» **Problem to solve**:
As you look over the data below, please find each line where the word "Unlock" appears, then copy it.

» **Records to use**:

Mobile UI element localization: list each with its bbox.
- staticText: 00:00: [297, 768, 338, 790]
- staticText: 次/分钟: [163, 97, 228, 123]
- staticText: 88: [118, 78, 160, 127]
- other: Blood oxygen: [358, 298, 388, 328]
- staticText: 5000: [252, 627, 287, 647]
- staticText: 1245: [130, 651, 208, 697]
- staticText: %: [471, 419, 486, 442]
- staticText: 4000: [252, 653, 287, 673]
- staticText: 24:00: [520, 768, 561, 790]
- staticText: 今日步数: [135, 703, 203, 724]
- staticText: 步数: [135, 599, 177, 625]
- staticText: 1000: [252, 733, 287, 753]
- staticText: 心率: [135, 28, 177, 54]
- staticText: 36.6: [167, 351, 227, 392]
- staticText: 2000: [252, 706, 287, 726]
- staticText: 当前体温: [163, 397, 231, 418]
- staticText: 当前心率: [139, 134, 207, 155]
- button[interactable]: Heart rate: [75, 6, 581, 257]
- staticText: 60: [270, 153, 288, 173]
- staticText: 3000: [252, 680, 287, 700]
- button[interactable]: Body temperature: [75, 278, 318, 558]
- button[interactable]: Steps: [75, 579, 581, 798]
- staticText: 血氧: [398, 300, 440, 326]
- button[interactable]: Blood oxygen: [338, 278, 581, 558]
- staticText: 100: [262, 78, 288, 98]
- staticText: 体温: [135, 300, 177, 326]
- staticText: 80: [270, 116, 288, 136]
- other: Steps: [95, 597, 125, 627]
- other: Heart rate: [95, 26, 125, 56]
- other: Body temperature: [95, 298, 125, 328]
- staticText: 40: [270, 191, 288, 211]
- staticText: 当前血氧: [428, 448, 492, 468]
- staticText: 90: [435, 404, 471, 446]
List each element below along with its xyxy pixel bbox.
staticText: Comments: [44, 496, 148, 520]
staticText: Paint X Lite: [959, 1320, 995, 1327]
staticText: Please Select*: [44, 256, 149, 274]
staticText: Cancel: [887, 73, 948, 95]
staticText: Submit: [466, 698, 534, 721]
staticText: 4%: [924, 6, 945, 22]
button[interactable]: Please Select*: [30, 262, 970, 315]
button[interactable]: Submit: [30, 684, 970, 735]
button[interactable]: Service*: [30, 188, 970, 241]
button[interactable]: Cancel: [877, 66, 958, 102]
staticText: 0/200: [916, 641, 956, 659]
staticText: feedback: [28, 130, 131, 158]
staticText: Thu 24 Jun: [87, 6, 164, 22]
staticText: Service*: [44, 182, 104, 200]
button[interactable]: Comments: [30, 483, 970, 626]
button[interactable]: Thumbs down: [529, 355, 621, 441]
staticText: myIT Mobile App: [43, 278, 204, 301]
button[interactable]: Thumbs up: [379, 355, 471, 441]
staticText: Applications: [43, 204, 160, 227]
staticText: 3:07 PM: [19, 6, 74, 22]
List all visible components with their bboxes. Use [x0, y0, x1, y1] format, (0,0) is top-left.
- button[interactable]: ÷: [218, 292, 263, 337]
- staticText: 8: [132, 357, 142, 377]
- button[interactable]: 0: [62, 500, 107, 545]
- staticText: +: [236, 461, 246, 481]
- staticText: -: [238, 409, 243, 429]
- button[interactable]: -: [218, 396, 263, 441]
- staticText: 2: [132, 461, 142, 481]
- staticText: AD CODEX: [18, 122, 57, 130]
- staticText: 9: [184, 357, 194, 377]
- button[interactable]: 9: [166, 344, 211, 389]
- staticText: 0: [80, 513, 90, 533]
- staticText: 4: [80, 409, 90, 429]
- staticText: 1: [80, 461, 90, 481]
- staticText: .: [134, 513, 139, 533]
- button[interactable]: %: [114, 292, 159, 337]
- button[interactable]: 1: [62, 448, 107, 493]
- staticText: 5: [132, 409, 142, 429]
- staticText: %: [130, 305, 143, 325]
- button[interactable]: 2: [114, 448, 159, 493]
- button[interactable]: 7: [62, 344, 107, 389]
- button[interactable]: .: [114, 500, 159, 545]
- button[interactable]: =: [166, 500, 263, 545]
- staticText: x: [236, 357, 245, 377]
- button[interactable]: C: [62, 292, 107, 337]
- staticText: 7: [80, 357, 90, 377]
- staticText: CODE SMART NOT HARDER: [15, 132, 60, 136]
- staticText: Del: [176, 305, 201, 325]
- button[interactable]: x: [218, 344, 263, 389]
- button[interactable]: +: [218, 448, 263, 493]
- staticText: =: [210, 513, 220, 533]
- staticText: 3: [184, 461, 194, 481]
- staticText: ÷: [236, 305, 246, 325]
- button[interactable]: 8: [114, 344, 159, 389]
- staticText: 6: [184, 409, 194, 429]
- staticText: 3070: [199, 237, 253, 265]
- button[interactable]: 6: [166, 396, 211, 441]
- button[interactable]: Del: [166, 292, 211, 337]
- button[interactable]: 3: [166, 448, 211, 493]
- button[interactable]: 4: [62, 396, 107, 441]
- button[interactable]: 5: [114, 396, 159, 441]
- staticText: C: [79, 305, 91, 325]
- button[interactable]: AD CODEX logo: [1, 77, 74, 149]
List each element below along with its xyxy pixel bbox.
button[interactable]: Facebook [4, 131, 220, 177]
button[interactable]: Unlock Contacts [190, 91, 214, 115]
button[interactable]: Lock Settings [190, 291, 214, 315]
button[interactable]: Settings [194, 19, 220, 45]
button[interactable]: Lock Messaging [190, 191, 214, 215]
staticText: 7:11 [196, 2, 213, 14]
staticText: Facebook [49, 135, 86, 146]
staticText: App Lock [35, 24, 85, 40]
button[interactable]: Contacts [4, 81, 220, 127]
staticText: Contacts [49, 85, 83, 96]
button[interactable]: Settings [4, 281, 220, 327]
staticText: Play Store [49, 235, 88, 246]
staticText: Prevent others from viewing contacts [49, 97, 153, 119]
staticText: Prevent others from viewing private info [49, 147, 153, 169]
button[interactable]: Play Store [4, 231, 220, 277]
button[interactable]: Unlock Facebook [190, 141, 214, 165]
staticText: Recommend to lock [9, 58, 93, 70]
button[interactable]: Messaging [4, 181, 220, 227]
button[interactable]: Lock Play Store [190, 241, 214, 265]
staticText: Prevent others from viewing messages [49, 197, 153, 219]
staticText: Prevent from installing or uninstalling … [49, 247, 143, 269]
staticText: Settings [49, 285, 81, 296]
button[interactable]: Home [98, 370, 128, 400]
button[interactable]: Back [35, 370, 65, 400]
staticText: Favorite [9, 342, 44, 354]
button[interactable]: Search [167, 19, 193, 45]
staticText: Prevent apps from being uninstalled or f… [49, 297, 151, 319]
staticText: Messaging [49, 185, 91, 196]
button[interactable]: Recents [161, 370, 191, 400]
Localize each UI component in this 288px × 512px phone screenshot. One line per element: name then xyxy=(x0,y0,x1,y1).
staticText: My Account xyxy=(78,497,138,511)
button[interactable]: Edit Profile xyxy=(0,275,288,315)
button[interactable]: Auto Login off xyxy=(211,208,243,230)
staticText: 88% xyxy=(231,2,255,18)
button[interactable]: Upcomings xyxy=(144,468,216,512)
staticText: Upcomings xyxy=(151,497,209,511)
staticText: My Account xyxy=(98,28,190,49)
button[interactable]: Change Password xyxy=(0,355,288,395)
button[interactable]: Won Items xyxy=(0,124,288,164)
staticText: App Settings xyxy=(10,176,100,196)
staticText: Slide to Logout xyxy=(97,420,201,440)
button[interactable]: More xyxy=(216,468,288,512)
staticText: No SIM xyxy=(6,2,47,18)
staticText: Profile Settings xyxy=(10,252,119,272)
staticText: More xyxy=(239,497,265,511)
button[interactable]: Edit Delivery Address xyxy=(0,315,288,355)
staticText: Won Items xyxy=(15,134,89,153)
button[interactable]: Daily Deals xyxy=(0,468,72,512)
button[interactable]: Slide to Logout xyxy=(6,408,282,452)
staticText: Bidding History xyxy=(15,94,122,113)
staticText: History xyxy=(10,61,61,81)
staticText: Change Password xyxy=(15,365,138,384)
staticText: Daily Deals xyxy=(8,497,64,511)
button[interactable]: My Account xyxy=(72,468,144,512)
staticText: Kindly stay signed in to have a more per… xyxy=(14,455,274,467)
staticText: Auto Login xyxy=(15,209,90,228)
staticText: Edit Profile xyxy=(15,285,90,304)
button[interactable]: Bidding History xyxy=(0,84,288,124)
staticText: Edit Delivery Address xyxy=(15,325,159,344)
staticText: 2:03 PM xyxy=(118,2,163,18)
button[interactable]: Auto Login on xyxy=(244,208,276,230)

» **Exercise solution**:
button[interactable]: Unlock Contacts [190, 91, 214, 115]
button[interactable]: Unlock Facebook [190, 141, 214, 165]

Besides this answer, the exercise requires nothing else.